Regulators of G-Protein Signaling (RGS) in Sporadic and Colitis-Associated Colorectal Cancer

Abstract

Colorectal cancer (CRC) is one of the most common neoplasms worldwide. Among the risk factors of CRC, inflammatory bowel disease (IBD) is one of the most important ones leading to the development of colitis-associated CRC (CAC). G-protein coupled receptors (GPCR) are transmembrane receptors that orchestrate a multitude of signaling cascades in response to external stimuli. Because of their functionality, they are promising targets in research on new strategies for CRC diagnostics and treatment.

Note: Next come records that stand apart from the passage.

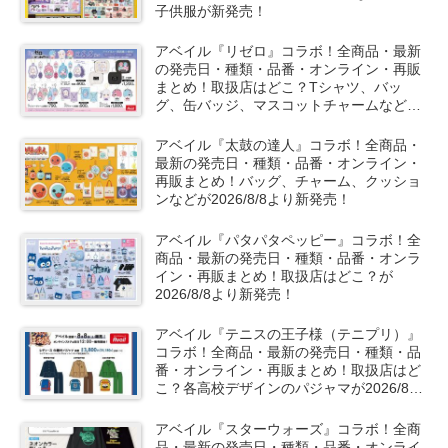
子供服が新発売！
アベイル『リゼロ』コラボ！全商品・最新
の発売日・種類・品番・オンライン・再販
まとめ！取扱店はどこ？Tシャツ、バッ
グ、缶バッジ、マスコットチャームなどが
2026/8/8より新発売！
アベイル『太鼓の達人』コラボ！全商品・
最新の発売日・種類・品番・オンライン・
再販まとめ！バッグ、チャーム、クッショ
ンなどが2026/8/8より新発売！
アベイル『パタパタペッピー』コラボ！全
商品・最新の発売日・種類・品番・オンラ
イン・再販まとめ！取扱店はどこ？が
2026/8/8より新発売！
アベイル『テニスの王子様（テニプリ）』
コラボ！全商品・最新の発売日・種類・品
番・オンライン・再販まとめ！取扱店はど
こ？各高校デザインのパジャマが2026/8/8
より新発売！
アベイル『スターウォーズ』コラボ！全商
品・最新の発売日・種類・品番・オンライ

Recently, regulators of G-proteins (RGS) have been attracting attention in the field of oncology. Typically, they serve as negative regulators of GPCR responses to both physiological stimuli and medications. RGS activity can lead to both beneficial and harmful effects depending on the nature of the stimulus. However, the atypical RGS—AXIN uses its RGS domain to antagonize key signaling pathways in CRC development through the stabilization of the β-catenin destruction complex. Since AXIN does not limit the efficiency of medications, it seems to be an even more promising pharmacological target in CRC treatment. In this review, we discuss the current state of knowledge on RGS significance in sporadic CRC and CAC with particular emphasis on the regulation of GPCR involved in IBD-related inflammation comprising opioid, cannabinoid and serotonin receptors.